Do the Pundits of Silicon Valley have a collective brain-fade system that temporarily prevents them from remembering that Google keeps failing to create innovative new products or at least some decent knock-offs of other people’s successes (Facebook, Wikipedia, PayPal, Amazon, Yahoo Answers, Windows Live Messenger, Twitter, FriendFeed etc)?

They seem to assume that if the ultra-smart and very rich Google guys launch something that looks good, well, it can’t possibly be bad. Of course, the reality is that every successful corporation has enjoyed (or otherwise) at least a few flops, including IBM, Microsoft, Apple, Oracle and Google. That’s life.

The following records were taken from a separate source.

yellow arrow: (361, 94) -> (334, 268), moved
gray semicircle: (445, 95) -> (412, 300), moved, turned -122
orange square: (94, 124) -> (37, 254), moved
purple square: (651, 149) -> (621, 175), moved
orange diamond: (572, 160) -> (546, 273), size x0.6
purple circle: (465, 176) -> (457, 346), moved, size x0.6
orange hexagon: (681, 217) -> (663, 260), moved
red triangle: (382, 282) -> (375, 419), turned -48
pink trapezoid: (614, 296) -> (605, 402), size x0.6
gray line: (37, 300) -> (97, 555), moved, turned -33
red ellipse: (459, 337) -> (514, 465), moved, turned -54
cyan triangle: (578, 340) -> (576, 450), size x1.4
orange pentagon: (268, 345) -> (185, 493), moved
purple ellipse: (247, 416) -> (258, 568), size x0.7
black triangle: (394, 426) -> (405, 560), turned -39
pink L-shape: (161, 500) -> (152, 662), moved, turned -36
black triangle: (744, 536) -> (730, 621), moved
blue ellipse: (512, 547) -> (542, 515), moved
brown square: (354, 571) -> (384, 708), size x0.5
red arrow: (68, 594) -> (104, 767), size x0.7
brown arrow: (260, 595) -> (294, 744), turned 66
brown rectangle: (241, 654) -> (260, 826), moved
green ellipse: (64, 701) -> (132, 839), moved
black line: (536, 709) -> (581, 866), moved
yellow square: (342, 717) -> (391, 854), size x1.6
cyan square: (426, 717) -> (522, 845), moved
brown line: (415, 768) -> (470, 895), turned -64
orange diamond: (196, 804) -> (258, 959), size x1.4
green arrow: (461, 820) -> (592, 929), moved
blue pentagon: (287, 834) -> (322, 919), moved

I’m not asking for rational skepticism at product launches -- Silicon Valley is probably too excitable for that -- but a bit less hysteria might be nice.

twitter.com/jackschofield

Update: Danny Sullivan, founder of Search Engine Land, has posted Let’s Celebrate Google’s Biggest Failures! His list includes SearchWiki, Google Notebook, and Google Page Creator, which I'd missed.